_WORK TASK_:
Reproduce verbatim the lines of the material below, starting at the line with "understand how close Israel is to waging" and ending at the line with "Council on Nicaragua", both inclusive; skip the rest.
-- -- --
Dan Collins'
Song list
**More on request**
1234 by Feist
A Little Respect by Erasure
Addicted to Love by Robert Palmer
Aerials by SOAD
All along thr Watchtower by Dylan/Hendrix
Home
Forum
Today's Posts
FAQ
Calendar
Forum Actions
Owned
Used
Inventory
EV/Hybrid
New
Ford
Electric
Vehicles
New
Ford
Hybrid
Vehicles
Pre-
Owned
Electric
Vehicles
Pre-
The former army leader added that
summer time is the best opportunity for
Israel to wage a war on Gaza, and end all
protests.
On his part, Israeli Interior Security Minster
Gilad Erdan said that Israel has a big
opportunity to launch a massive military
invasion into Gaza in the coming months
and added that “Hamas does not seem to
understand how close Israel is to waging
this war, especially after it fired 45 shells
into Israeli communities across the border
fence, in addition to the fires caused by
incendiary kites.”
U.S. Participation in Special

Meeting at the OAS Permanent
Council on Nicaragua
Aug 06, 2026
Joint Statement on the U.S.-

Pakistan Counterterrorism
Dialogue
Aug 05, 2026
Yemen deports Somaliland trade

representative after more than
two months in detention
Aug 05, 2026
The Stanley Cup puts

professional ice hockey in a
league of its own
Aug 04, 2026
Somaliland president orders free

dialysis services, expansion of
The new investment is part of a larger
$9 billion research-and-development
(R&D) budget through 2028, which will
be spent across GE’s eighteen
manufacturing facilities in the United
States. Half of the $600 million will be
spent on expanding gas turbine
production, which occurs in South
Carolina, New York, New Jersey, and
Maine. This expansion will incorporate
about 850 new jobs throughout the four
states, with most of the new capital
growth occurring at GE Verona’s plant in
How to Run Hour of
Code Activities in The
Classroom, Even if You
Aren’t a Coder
-- -- --
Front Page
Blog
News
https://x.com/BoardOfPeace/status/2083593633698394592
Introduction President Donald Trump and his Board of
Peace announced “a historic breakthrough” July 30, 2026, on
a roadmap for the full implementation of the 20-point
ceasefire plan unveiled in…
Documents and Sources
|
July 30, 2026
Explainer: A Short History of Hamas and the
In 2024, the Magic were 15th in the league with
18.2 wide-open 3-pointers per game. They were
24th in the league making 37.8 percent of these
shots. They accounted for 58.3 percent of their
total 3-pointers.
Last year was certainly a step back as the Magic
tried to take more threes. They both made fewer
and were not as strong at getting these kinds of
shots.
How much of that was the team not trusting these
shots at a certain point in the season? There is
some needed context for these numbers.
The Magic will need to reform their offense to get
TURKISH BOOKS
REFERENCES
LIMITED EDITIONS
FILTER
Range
-- -- --
_TASK RESPONSE_:
understand how close Israel is to waging
this war, especially after it fired 45 shells
into Israeli communities across the border
fence, in addition to the fires caused by
incendiary kites.”
U.S. Participation in Special

Meeting at the OAS Permanent
Council on Nicaragua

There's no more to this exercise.